Commodity Trading Tips for Gold by KediaCommodity
Gold yesterday settled up 0.82% at 27631 on Saturday as recovery seen after Friday's fall as investors locked in gains following a recent rally as mixed US economic reports eased investors' concerns over a possible near-term end to the Federal Reserve's stimulus program. Moves in the gold price this year have largely tracked shifting expectations as to whether the US central bank would end its quantitative easing program sooner-than-expected. Gold prices rose to an almost five-week high on Tuesday, a day after a weaker-than-expected report on US home sales fueled market talk that the Federal Reserve will keep stimulus measures in place for now.
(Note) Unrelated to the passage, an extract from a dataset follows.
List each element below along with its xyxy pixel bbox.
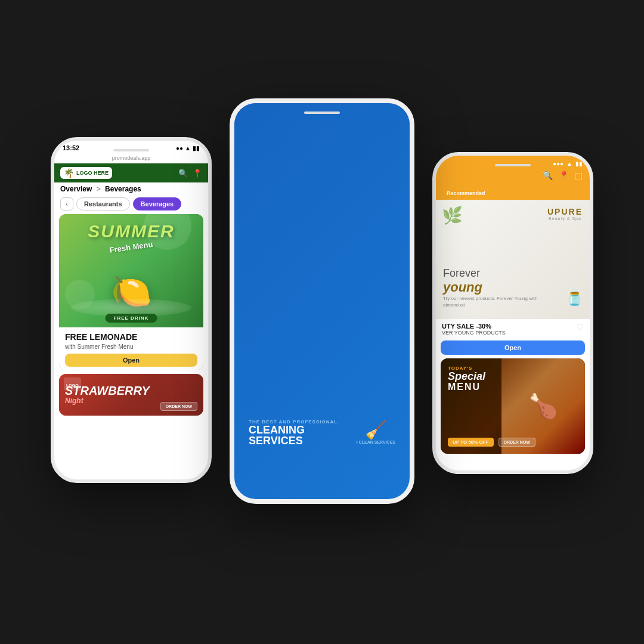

The National Association of Realtors reported earlier that existing home sales fell 1.2% to 5.08 million units in June, missing market calls for sales to rise 0.6% to 5.25 million units in June. Report added sales were up 15.2% from June of last year, while average house prices jumped 13.5% on a yoy basis. While the numbers indicated that recovery continues in the housing sector, markets concluded the figures were soft enough to sway monetary authorities to keep stimulus programs in place for now. An exit from the stimulus would deal a heavy blow to gold, which has thrived on demand from investors who buy gold to hedge against the inflationary risks of loose monetary policies. In the week ahead, the Fed is to release its monthly monetary policy statement, which will be closely watched for indications on the future of the central bank's stimulus program. Technically market is getting support at 27519 and below same could see a test of 27408 level, And resistance is now likely to be seen at 27693, a move above could see prices testing 27756.
Trading Ideas:
Gold trading range for the day is 27408-27756.
Gold ended higher as wariness over the Fed's message at next week's monetary policy meeting pushed the dollar down.
Bullion has lost a fifth of its value this year as investors feared recovery in US might prompt the Fed to scale back its $85 billion monthly bond purchases.
Physical demand in China has been key to supporting gold prices this year amid the exit from ETFs.